:: Exercise details ::
Give the number of lines that contain "bookmaker" in the listing, and write nothing else.

:: Task input ::
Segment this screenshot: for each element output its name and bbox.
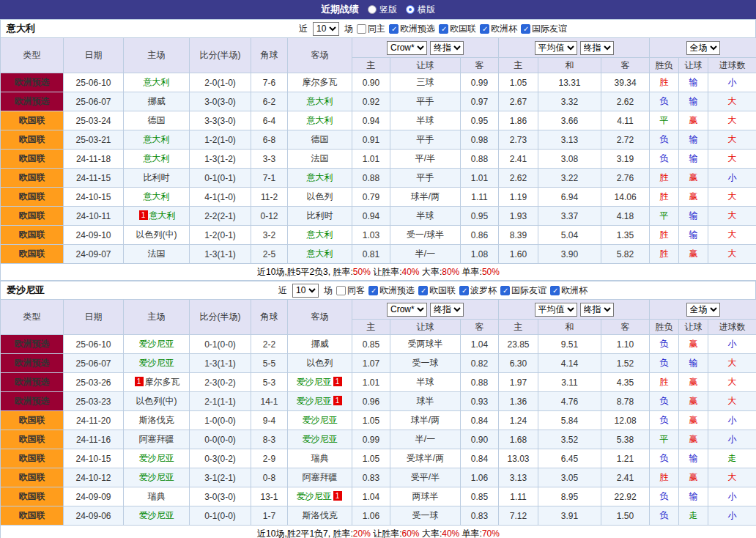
match-count-select[interactable]: 10 [313,22,339,36]
away-team[interactable]: 意大利 [288,245,352,264]
radio-selected-icon[interactable] [406,5,415,14]
bookmaker-select[interactable]: Crow* [387,41,427,55]
scope-select[interactable]: 全场 [686,303,720,317]
checkbox-icon[interactable] [500,286,510,295]
away-team[interactable]: 以色列 [288,188,352,207]
filter-checkbox-4[interactable]: 国际友谊 [521,23,567,35]
away-team[interactable]: 摩尔多瓦 [288,73,352,92]
away-team[interactable]: 意大利 [288,169,352,188]
match-row[interactable]: 欧洲预选25-03-261摩尔多瓦2-3(0-2)5-3爱沙尼亚11.01半球0… [1,373,756,392]
checkbox-icon[interactable] [418,286,428,295]
home-team[interactable]: 爱沙尼亚 [124,468,190,487]
home-team[interactable]: 爱沙尼亚 [124,335,190,354]
home-team[interactable]: 意大利 [124,130,190,150]
away-team[interactable]: 意大利 [288,226,352,245]
home-team[interactable]: 意大利 [124,150,190,169]
filter-checkbox-1[interactable]: 欧洲预选 [368,284,415,297]
match-row[interactable]: 欧洲预选25-06-07爱沙尼亚1-3(1-1)5-5以色列1.07受一球0.8… [1,354,756,373]
match-row[interactable]: 欧国联24-10-15意大利4-1(1-0)11-2以色列0.79球半/两1.1… [1,188,756,207]
checkbox-icon[interactable] [336,286,346,295]
layout-horizontal-option[interactable]: 横版 [406,4,435,16]
home-team[interactable]: 阿塞拜疆 [124,430,190,449]
away-team[interactable]: 比利时 [288,207,352,226]
away-team[interactable]: 阿塞拜疆 [288,468,352,487]
filter-checkbox-4[interactable]: 国际友谊 [500,284,546,297]
filter-checkbox-3[interactable]: 欧洲杯 [480,23,517,35]
home-team[interactable]: 爱沙尼亚 [124,354,190,373]
away-team[interactable]: 意大利 [288,111,352,130]
odds-stage-select[interactable]: 终指 [430,41,464,55]
filter-checkbox-0[interactable]: 同主 [357,23,385,35]
checkbox-icon[interactable] [357,24,366,34]
home-team[interactable]: 德国 [124,111,190,130]
checkbox-icon[interactable] [550,286,560,295]
match-row[interactable]: 欧国联24-09-07法国1-3(1-1)2-5意大利0.81半/一1.081.… [1,245,756,264]
home-team[interactable]: 爱沙尼亚 [124,506,190,526]
match-row[interactable]: 欧国联24-10-12爱沙尼亚3-1(2-1)0-8阿塞拜疆0.83受平/半1.… [1,468,756,487]
home-team[interactable]: 意大利 [124,188,190,207]
match-row[interactable]: 欧国联24-09-06爱沙尼亚0-1(0-0)1-7斯洛伐克1.06受一球0.8… [1,506,756,526]
away-team[interactable]: 爱沙尼亚1 [288,392,352,411]
home-team[interactable]: 意大利 [124,73,190,92]
home-team[interactable]: 挪威 [124,92,190,111]
away-team[interactable]: 斯洛伐克 [288,506,352,526]
match-row[interactable]: 欧国联24-11-18意大利1-3(1-2)3-3法国1.01平/半0.882.… [1,150,756,169]
checkbox-icon[interactable] [480,24,489,34]
match-row[interactable]: 欧国联24-10-111意大利2-2(2-1)0-12比利时0.94半球0.95… [1,207,756,226]
filter-checkbox-1[interactable]: 欧洲预选 [389,23,435,35]
filter-checkbox-3[interactable]: 波罗杯 [459,284,497,297]
checkbox-icon[interactable] [521,24,530,34]
away-team[interactable]: 爱沙尼亚 [288,430,352,449]
checkbox-icon[interactable] [439,24,448,34]
avg-select[interactable]: 平均值 [535,41,577,55]
match-row[interactable]: 欧国联24-10-15爱沙尼亚0-3(0-2)2-9瑞典1.05受球半/两0.8… [1,449,756,468]
match-row[interactable]: 欧国联25-03-21意大利1-2(1-0)6-8德国0.91平手0.982.7… [1,130,756,150]
avg-select[interactable]: 平均值 [535,303,577,317]
home-team[interactable]: 法国 [124,245,190,264]
match-row[interactable]: 欧国联24-11-16阿塞拜疆0-0(0-0)8-3爱沙尼亚0.99半/一0.9… [1,430,756,449]
match-row[interactable]: 欧国联25-03-24德国3-3(3-0)6-4意大利0.94半球0.951.8… [1,111,756,130]
match-row[interactable]: 欧洲预选25-03-23以色列(中)2-1(1-1)14-1爱沙尼亚10.96球… [1,392,756,411]
match-row[interactable]: 欧国联24-11-20斯洛伐克1-0(0-0)9-4爱沙尼亚1.05球半/两0.… [1,411,756,430]
match-row[interactable]: 欧洲预选25-06-07挪威3-0(3-0)6-2意大利0.92平手0.972.… [1,92,756,111]
radio-unselected-icon[interactable] [368,5,377,14]
odds-stage-select[interactable]: 终指 [430,303,464,317]
away-team[interactable]: 瑞典 [288,449,352,468]
layout-vertical-option[interactable]: 竖版 [368,4,397,16]
filter-checkbox-2[interactable]: 欧国联 [439,23,476,35]
home-team[interactable]: 瑞典 [124,487,190,506]
result-handicap: 赢 [679,188,708,207]
home-team[interactable]: 1意大利 [124,207,190,226]
away-team[interactable]: 挪威 [288,335,352,354]
home-team[interactable]: 斯洛伐克 [124,411,190,430]
avg-stage-select[interactable]: 终指 [580,303,614,317]
away-team[interactable]: 爱沙尼亚1 [288,373,352,392]
away-team[interactable]: 爱沙尼亚1 [288,487,352,506]
avg-stage-select[interactable]: 终指 [580,41,614,55]
away-team[interactable]: 意大利 [288,92,352,111]
home-team[interactable]: 1摩尔多瓦 [124,373,190,392]
match-row[interactable]: 欧国联24-09-10以色列(中)1-2(0-1)3-2意大利1.03受一/球半… [1,226,756,245]
home-team[interactable]: 比利时 [124,169,190,188]
home-team[interactable]: 以色列(中) [124,226,190,245]
away-team[interactable]: 法国 [288,150,352,169]
away-team[interactable]: 爱沙尼亚 [288,411,352,430]
checkbox-icon[interactable] [368,286,378,295]
match-row[interactable]: 欧洲预选25-06-10意大利2-0(1-0)7-6摩尔多瓦0.90三球0.99… [1,73,756,92]
handicap-line: 受一球 [390,506,461,526]
away-team[interactable]: 德国 [288,130,352,150]
checkbox-icon[interactable] [459,286,469,295]
bookmaker-select[interactable]: Crow* [387,303,427,317]
checkbox-icon[interactable] [389,24,399,34]
filter-checkbox-5[interactable]: 欧洲杯 [550,284,588,297]
match-count-select[interactable]: 10 [292,284,319,298]
filter-checkbox-2[interactable]: 欧国联 [418,284,456,297]
home-team[interactable]: 爱沙尼亚 [124,449,190,468]
match-row[interactable]: 欧洲预选25-06-10爱沙尼亚0-1(0-0)2-2挪威0.85受两球半1.0… [1,335,756,354]
match-row[interactable]: 欧国联24-09-09瑞典3-0(3-0)13-1爱沙尼亚11.04两球半0.8… [1,487,756,506]
home-team[interactable]: 以色列(中) [124,392,190,411]
away-team[interactable]: 以色列 [288,354,352,373]
match-row[interactable]: 欧国联24-11-15比利时0-1(0-1)7-1意大利0.88平手1.012.… [1,169,756,188]
scope-select[interactable]: 全场 [686,41,720,55]
filter-checkbox-0[interactable]: 同客 [336,284,365,297]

:: Written answer ::
2